▶ _What the task asks_: Could you filter the records below and return each line that holds "Hospitalet"?

▶ _Transcribed page contents_:
━━━
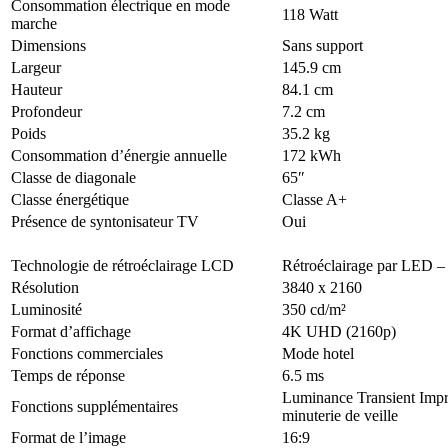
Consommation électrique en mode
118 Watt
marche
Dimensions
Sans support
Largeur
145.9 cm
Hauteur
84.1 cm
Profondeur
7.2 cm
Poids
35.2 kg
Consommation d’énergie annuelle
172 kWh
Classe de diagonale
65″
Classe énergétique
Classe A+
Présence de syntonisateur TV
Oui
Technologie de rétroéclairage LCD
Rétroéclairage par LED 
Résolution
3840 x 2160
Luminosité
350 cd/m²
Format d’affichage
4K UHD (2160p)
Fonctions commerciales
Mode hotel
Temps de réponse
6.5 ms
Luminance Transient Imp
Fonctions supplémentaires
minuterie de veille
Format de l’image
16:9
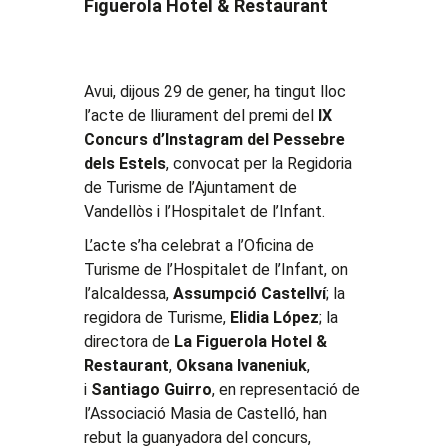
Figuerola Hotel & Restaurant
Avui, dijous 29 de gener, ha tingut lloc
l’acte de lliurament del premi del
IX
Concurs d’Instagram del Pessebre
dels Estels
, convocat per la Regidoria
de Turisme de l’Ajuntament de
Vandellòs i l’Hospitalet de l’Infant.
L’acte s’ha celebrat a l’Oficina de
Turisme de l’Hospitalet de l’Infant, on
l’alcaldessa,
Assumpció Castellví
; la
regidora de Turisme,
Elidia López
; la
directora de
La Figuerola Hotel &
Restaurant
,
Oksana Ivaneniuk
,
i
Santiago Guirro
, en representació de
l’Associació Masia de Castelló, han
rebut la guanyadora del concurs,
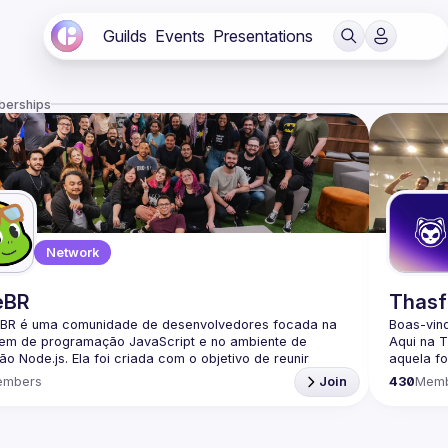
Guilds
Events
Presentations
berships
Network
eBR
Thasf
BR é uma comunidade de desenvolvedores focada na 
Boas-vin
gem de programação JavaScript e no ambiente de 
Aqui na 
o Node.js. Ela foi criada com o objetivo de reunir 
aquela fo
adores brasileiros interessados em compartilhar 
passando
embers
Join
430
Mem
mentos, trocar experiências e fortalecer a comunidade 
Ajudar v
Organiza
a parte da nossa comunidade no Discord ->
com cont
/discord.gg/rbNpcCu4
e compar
━━━
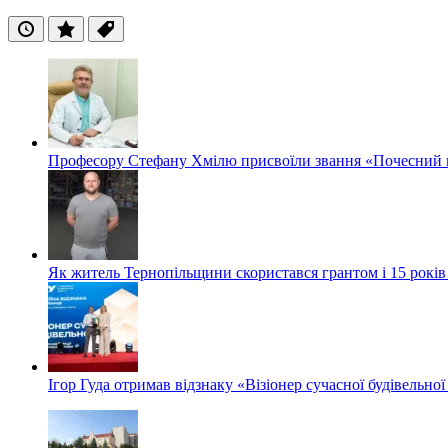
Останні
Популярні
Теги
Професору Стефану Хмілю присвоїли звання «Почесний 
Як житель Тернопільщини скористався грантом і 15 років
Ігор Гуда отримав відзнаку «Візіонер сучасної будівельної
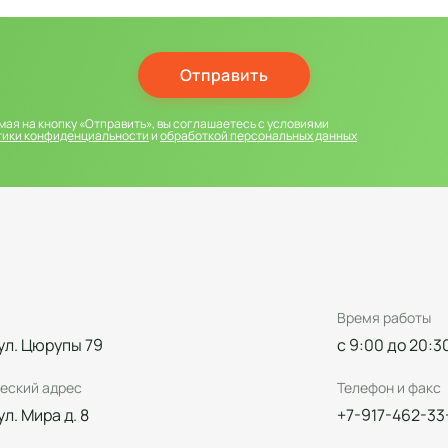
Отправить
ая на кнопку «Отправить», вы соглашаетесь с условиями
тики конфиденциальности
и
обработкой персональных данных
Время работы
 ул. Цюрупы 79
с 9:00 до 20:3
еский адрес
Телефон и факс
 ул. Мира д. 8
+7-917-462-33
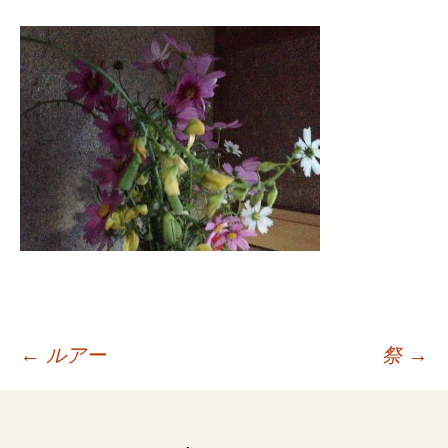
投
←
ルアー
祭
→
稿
━━━
▶ _Reply to the task_:
Vandellòs i l’Hospitalet de l’Infant.
Turisme de l’Hospitalet de l’Infant, on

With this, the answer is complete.